Y a renglón seguido, otro clásico que vuelve. «Quimérico museo de formas inconstantes» era la imagen que usaba Borges para definir la memoria y Paul Schrader no solo no le lleva la contraria, sino que, un paso más allá, se empeña en convertir el poema Cambridge (de ahí es el verso) en imagen cinematográfica. En verdad, Oh, Canadá, así se llama la nueva película del veterano director, no adapta al argentino sino la última novela del autor estadounidense Russell Banks, que murió en enero de 2023, apenas unos meses antes de que comenzara el rodaje. Pero sobre la pantalla, es más verso que prosa. Y eso, pese a las dudas, confusiones y exceso de artificio, es lo que importa: la permanente sensación de riesgo.
El responsable de la trilogía formada por El reverendo, El contador de cartas y El maestro jardinero, todas ellas sobre hombres que buscan la redención atrapados en un pasado que les hizo villanos, cambia ligeramente de argumento para, después de una larga vuelta, volver al punto de partida. También aquí, se trata de un individuo, antiguo y venerado documentalista, que a las puertas de muerte debido a un cáncer que le devora decide convertir el relato de su vida en una película ante la cámara de un antiguo alumno. Todo por ser redimido. Y en la narración en duermevela entre los efectos de las medicinas, que son drogas, y los vapores del resentimiento que buscan perdón, Schrader se las arregla para diseñar un laberinto de miedos, engaños y confesiones. «Ese montón de espejos rotos», que decía el siguiente verso del mismo poema de Borges.
Richard Gere da vida al protagonista que se desdobla en Jacob Elordi de joven. Y en frente, una Uma Thurman que vuelve a la pantalla grande después de tanto tiempo. El personaje de Gere cuenta todo lo que amó, que fue mucho y en muchos cuerpos; cuenta que un día huyó; cuenta que el propio cuento que cuenta es verdad y mentira a la vez. La película se desdobla a medida que avanza. Por momentos, es descripción fracturada de una memoria por fuerza rota; a ratos es reflexión sobre el límite que separa la ficción de la realidad; en un
instante se diría incluso que es autorretrato del propio Schrader; y siempre es un trabajo que interpela al espectador de manera directa y muy emotiva.

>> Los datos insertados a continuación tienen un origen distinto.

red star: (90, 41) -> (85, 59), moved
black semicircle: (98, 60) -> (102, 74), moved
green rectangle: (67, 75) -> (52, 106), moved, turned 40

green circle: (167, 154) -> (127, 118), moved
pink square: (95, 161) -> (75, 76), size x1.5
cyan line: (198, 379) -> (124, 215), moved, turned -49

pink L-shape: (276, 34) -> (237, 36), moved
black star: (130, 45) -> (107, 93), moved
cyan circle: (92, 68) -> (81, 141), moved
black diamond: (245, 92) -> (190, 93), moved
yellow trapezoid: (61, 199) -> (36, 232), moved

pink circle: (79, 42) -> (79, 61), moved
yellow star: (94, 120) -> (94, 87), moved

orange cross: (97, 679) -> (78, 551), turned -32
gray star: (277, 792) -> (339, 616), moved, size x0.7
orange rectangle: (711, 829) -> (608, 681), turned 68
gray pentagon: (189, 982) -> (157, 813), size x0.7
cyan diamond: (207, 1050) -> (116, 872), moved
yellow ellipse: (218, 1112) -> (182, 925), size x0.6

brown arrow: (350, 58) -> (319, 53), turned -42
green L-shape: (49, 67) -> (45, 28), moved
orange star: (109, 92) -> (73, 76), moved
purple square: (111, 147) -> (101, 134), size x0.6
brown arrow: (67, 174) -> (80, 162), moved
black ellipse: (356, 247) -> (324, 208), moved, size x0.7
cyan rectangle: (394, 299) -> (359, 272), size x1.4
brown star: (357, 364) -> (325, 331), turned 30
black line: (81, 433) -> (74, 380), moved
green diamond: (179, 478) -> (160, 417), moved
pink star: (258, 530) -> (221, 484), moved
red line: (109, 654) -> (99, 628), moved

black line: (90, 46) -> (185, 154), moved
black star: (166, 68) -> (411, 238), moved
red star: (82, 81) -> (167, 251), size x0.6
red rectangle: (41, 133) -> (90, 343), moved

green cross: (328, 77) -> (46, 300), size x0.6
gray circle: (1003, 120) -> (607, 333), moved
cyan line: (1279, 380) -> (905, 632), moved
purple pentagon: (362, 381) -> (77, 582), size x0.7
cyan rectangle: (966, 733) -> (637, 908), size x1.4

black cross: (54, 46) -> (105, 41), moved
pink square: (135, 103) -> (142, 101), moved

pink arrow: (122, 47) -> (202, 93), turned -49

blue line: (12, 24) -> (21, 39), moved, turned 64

A su lado, y por aquello quizá de combinar veteranía con galones y lo otro (llámese anonimato, mocedad o descubrimiento), la sección oficial presentó en su tercera película a Emanuel Parvu, responsable de Three Kilometres to the End of the World (Tres kilómetros al final del mundo) y, de nuevo, como es regla en el cine que llega de la nueva ola que nunca acaba de Rumanía, hubo sorpresa. O no la hubo, según se mire. Del director conocíamos Mikado, que pasó por el festival de San Sebastián. Ahora la misma meticulosidad sirve para examinar un caso de agresión homófoba en un pueblo no tan perdido del delta del Danubio.
La película utiliza el incidente (que también es crimen) para analizar los mecanismos de poder que mueve la sociedad por dentro. El papel cómplice de la policía, la vigilancia sobre la conciencia que ejerce la Iglesia o el silencio culpable de todos confeccionan el panorama desolador de una sociedad, en efecto, desolada. Sin moralismos torpes ni subrayados innecesarios, Three Kilometres to the End of the World bien podría ser paradigma de película bien contada.